Heng Li's Mysterious New Program
Heng Li is developing a new code, but the github page does not have any comment on what it is. I am guessing it is a Bloom filter-based short read error-correction program, where you give an input fastq file and the program will output the error-corrected file with erroneous nucleotide marked in small letters.
Usage: bfc [options]
Options:
-s FLOAT approx genome size (k/m/g allowed; change -k and -b) [unset]
-k INT k-mer length [33]
-t INT number of threads [1]
-b INT set Bloom filter size to pow(2,INT) bits [33]
-H INT use INT hash functions for Bloom filter [4]
-d FILE dump hash table to FILE [null]
-E skip error correction
-r FILE restore hash table from FILE [null]
-w INT no more than 5 ec or 2 highQ ec in INT-bp window [10]

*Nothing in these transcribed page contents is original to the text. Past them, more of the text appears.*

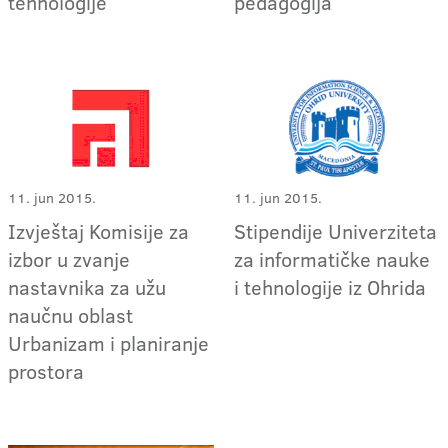
tehnologije
pedagogija
11. jun 2015.
11. jun 2015.
Izvještaj Komisije za
Stipendije Univerziteta
izbor u zvanje
za informatičke nauke
nastavnika za užu
i tehnologije iz Ohrida
naučnu oblast
Urbanizam i planiranje
prostora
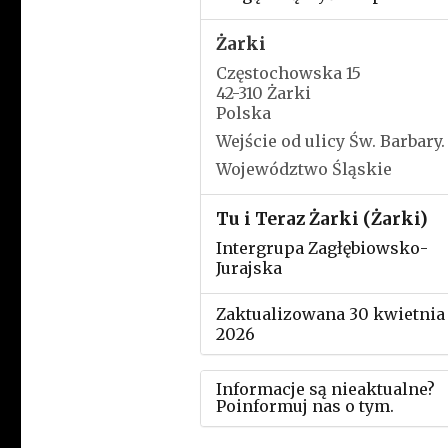
Żarki
Częstochowska 15
42-310 Żarki
Polska
Wejście od ulicy Św. Barbary.
Województwo Śląskie
Tu i Teraz Żarki (Żarki)
Intergrupa Zagłębiowsko-
Jurajska
Zaktualizowana 30 kwietnia
2026
Informacje są nieaktualne?
Poinformuj nas o tym.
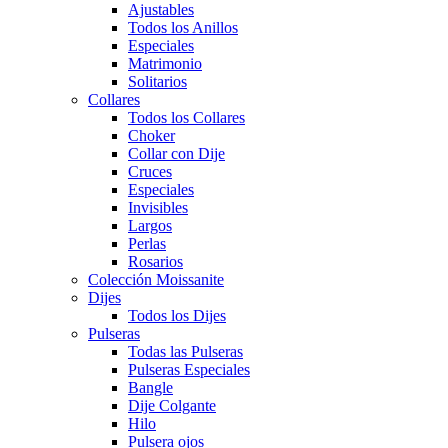
Ajustables
Todos los Anillos
Especiales
Matrimonio
Solitarios
Collares
Todos los Collares
Choker
Collar con Dije
Cruces
Especiales
Invisibles
Largos
Perlas
Rosarios
Colección Moissanite
Dijes
Todos los Dijes
Pulseras
Todas las Pulseras
Pulseras Especiales
Bangle
Dije Colgante
Hilo
Pulsera ojos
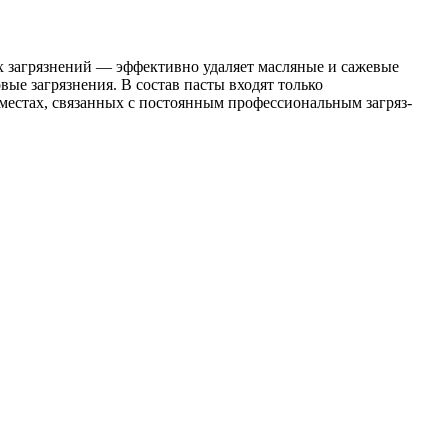
ых загрязнений — эффективно удаляет масляные и сажевые
вые загрязнения. В состав пасты входят только
местах, связанных с постоянным профессиональным загряз-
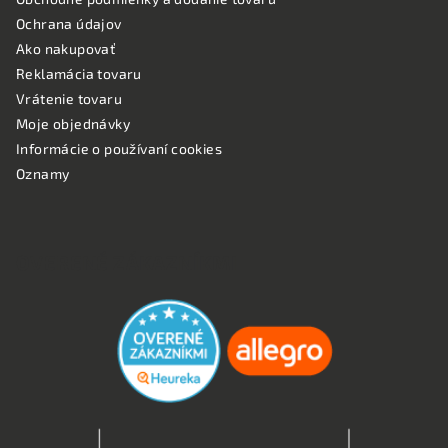
Ochrana údajov
Ako nakupovať
Reklamácia tovaru
Vrátenie tovaru
Moje objednávky
Informácie o používaní cookies
Oznamy
OVERENÉ ZÁKAZNÍKMI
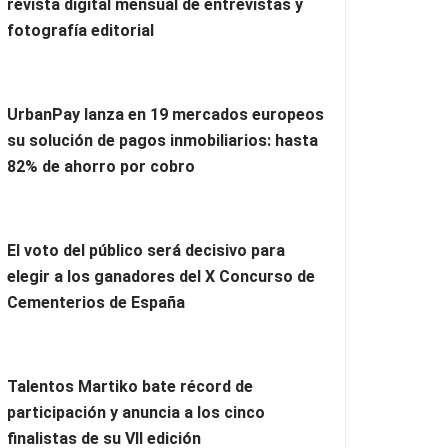
revista digital mensual de entrevistas y
fotografía editorial
UrbanPay lanza en 19 mercados europeos
su solución de pagos inmobiliarios: hasta
82% de ahorro por cobro
El voto del público será decisivo para
elegir a los ganadores del X Concurso de
Cementerios de España
Talentos Martiko bate récord de
participación y anuncia a los cinco
finalistas de su VII edición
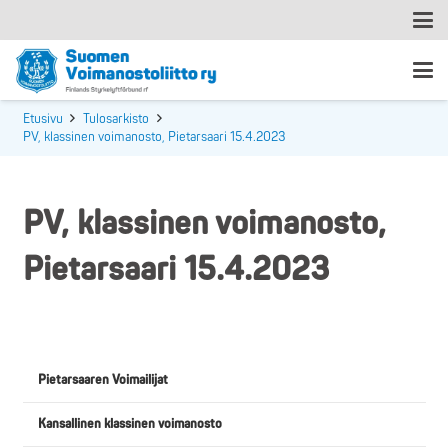
Etusivu
Tulosarkisto
PV, klassinen voimanosto, Pietarsaari 15.4.2023
PV, klassinen voimanosto,
Pietarsaari 15.4.2023
Pietarsaaren Voimailijat
Kansallinen klassinen voimanosto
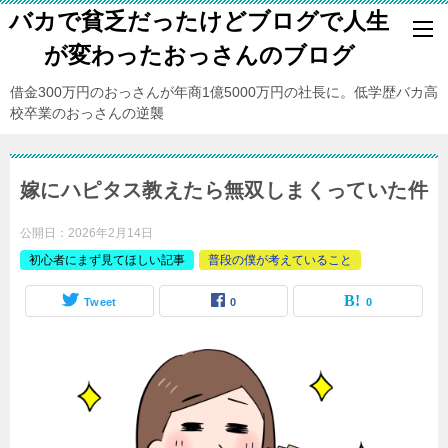
バカで貧乏だったけどブログで人生
が変わったおっさんのブログ
借金300万円のおっさんが年商1億5000万円の社長に。低学歴バカ高
校卒業のおっさんの逆襲
嫁にハピタス教えたら無双しまくっていた件
公開日：
2026年2月14日
初心者にまず見てほしい記事
普段の僕が考えていること
Tweet
0
0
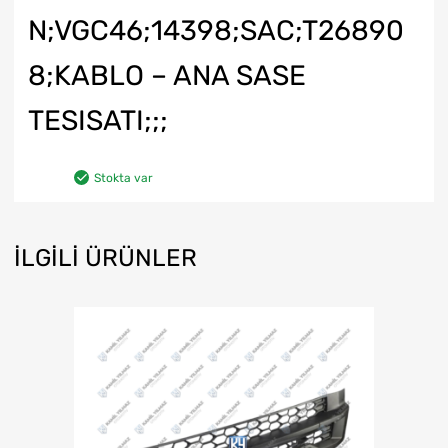
N;VGC46;14398;SAC;T26890
8;KABLO – ANA SASE
TESISATI;;;
Stokta var
İLGILI ÜRÜNLER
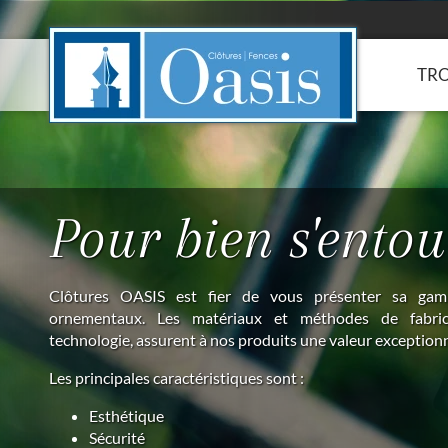
Panneau de gestion des cookies
TRO
Pour bien s'entou
Clôtures OASIS est fier de vous présenter sa ga
ornementaux. Les matériaux et méthodes de fabri
technologie, assurent à nos produits une valeur exceptionn
Les principales caractéristiques sont :
Esthétique
Sécurité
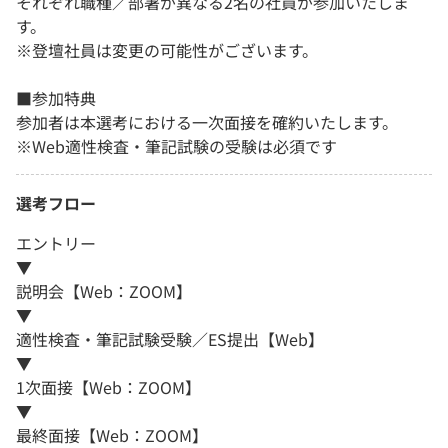
それぞれ職種／部署が異なる2名の社員が参加いたしま
す。
※登壇社員は変更の可能性がございます。
■参加特典
参加者は本選考における一次面接を確約いたします。
※Web適性検査・筆記試験の受験は必須です
選考フロー
エントリー
▼
説明会【Web：ZOOM】
▼
適性検査・筆記試験受験／ES提出【Web】
▼
1次面接【Web：ZOOM】
▼
最終面接【Web：ZOOM】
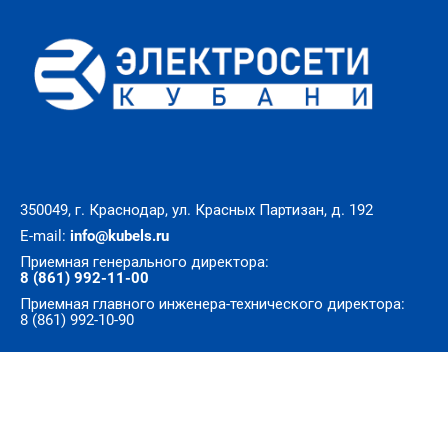
350049, г. Краснодар, ул. Красных Партизан, д. 192
E-mail:
info@kubels.ru
Приемная генерального директора:
8 (861) 992-11-00
Приемная главного инженера-технического директора:
8 (861) 992-10-90
© Все права защищены. АО «Электросети Кубани»
Разработка сайта — 72th.ru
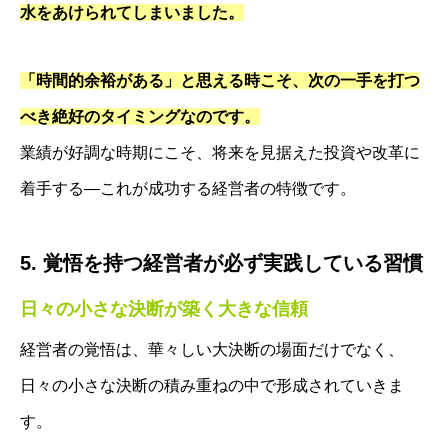
水をあけられてしまいました。
「時間的余裕がある」と思える時こそ、次の一手を打つ
べき絶好のタイミングなのです。
業績が好調な時期にこそ、将来を見据えた投資や改革に
着手する—これが成功する経営者の特徴です。
5. 覚悟を持つ経営者が必ず実践している習慣
日々の小さな決断が築く大きな信頼
経営者の覚悟は、華々しい大決断の場面だけでなく、
日々の小さな決断の積み重ねの中で形成されていきま
す。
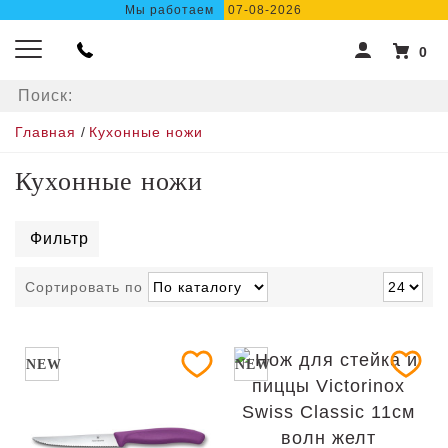
Мы работаем
07-08-2026
0
Главная
/
Кухонные ножи
Кухонные ножи
Фильтр
Сортировать по
NEW
NEW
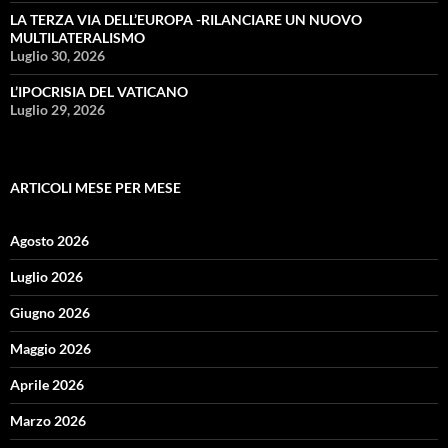
LA TERZA VIA DELL’EUROPA -RILANCIARE UN NUOVO
MULTILATERALISMO
Luglio 30, 2026
L’IPOCRISIA DEL VATICANO
Luglio 29, 2026
ARTICOLI MESE PER MESE
Agosto 2026
Luglio 2026
Giugno 2026
Maggio 2026
Aprile 2026
Marzo 2026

-c INT min k-mer coverage [3]
-D discard uncorrectable reads
-v show version number
-h show command line help
Personally I look forward to it for another reason. Both Heng Li and the authors of kmc2 write super-efficient codes, and it seems like the fastq readers of kmc2 team is winning over Heng Li’s klib. Unfortunately, I have not figured out the secret sauce of the Polish group and this code will help me make a direct comparison.